Filtration Law for Polymer Flow through porous media
A. Bourgeat, O. Gipouloux, E. Marusic-Paloka
TL;DR
This work analyzes polymer filtration in periodically porous media using quasi-Newtonian viscosity laws (Carreau and power-law) and a homogenization framework to derive macroscopic nonlinear Darcy laws. By formulating coupled micro–macro problems and then decoupling them, the authors obtain a well-posed macroscopic filtration law with an effective permeability ${\cal U}$ defined via cell problems, and they establish rigorous existence and uniqueness results using monotone operator theory. They provide a detailed Taylor expansion of ${\cal U}$ for Carreau’s law and study the extent to which a polynomial (or Darcy-like) approximation preserves well-posedness, as well as analogous results for the power-law case, including homogeneity properties and asymptotic behavior.
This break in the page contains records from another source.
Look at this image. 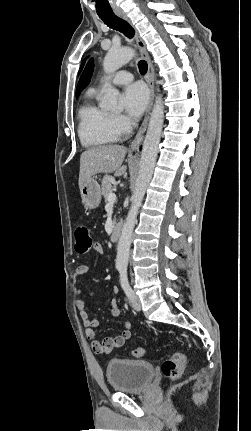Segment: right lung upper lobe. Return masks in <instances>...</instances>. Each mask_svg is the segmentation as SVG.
Listing matches in <instances>:
<instances>
[{"mask_svg":"<svg viewBox=\"0 0 251 431\" xmlns=\"http://www.w3.org/2000/svg\"><path fill=\"white\" fill-rule=\"evenodd\" d=\"M93 69H94V61L93 59H90V61L86 65V68L82 76L80 77V80L76 89V97H78L81 91L89 84L93 73Z\"/></svg>","mask_w":251,"mask_h":431,"instance_id":"1","label":"right lung upper lobe"}]
</instances>
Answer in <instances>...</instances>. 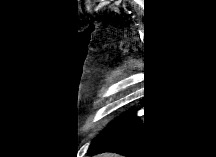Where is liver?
<instances>
[{
	"mask_svg": "<svg viewBox=\"0 0 216 157\" xmlns=\"http://www.w3.org/2000/svg\"><path fill=\"white\" fill-rule=\"evenodd\" d=\"M98 157H118L116 154L106 153V154H99Z\"/></svg>",
	"mask_w": 216,
	"mask_h": 157,
	"instance_id": "6515ba94",
	"label": "liver"
}]
</instances>
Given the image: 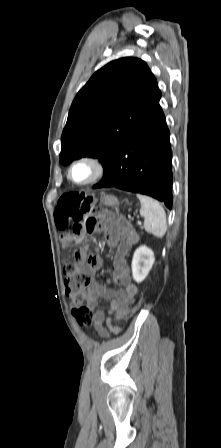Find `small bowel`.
Masks as SVG:
<instances>
[{"label":"small bowel","mask_w":221,"mask_h":448,"mask_svg":"<svg viewBox=\"0 0 221 448\" xmlns=\"http://www.w3.org/2000/svg\"><path fill=\"white\" fill-rule=\"evenodd\" d=\"M95 219L97 227L105 232L106 243L109 247H116L114 256V279L121 286L114 291L100 282L91 278L86 290V305L90 310H95L100 298L110 300L107 314L101 310L94 312V328L101 337H106L109 333H118L120 329L112 325L113 319L121 320L126 316V312L131 303L134 302L137 287L130 282L129 269L126 263V256L131 247L137 243L139 236L130 224L118 221L113 214L106 210L99 211ZM61 244L66 249H71L73 244H79L83 237L70 233H63L60 236ZM72 258L76 261L78 268L92 275L102 264L99 256L88 255L86 249L71 251ZM107 283L111 280L107 279Z\"/></svg>","instance_id":"c3829d8e"}]
</instances>
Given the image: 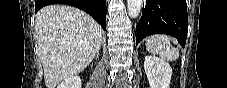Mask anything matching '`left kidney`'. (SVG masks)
<instances>
[{
    "mask_svg": "<svg viewBox=\"0 0 227 88\" xmlns=\"http://www.w3.org/2000/svg\"><path fill=\"white\" fill-rule=\"evenodd\" d=\"M144 69L151 88H169L172 68L165 60L146 56Z\"/></svg>",
    "mask_w": 227,
    "mask_h": 88,
    "instance_id": "obj_1",
    "label": "left kidney"
}]
</instances>
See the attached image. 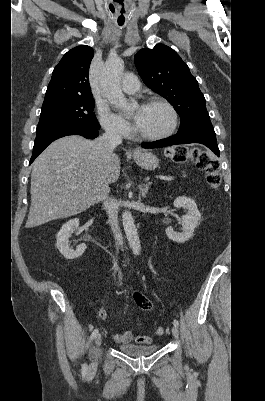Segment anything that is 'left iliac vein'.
Instances as JSON below:
<instances>
[{"mask_svg": "<svg viewBox=\"0 0 265 401\" xmlns=\"http://www.w3.org/2000/svg\"><path fill=\"white\" fill-rule=\"evenodd\" d=\"M172 334L175 337V339L179 338V330H178V328L176 326L172 327Z\"/></svg>", "mask_w": 265, "mask_h": 401, "instance_id": "obj_1", "label": "left iliac vein"}]
</instances>
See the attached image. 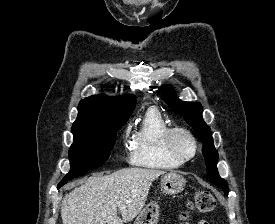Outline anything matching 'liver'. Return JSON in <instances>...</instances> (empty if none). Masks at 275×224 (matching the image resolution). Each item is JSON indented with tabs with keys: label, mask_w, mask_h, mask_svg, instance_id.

Numerical experiments on three periodic pore geometries validate the theory, compare full microscale solutions to truncated Taylor expansions, and reveal geometry-dependent accuracy and nonlinearity in the permeability function. The results advance understanding of macroscopic polymer filtration through porous media and inform stable, physically meaningful reduced models for engineering applications.
Abstract
In this paper we study the filtration laws for the polymeric flow in a porous medium. We use the quasi-Newtonian models with share dependent viscosity obeying the power-law and the Carreau's law. Using the method of homogenization the coupled micro-macro homogenized law, governing the quasi-newtonian flow in a periodic model of a porous medium, was found. We decouple that law separating the micro from the macro scale. We write the macroscopic filtration law in the form of non-linear Darcy's law and we prove that the obtained law is well posed. We give the analytical as well as the numerical study of our model.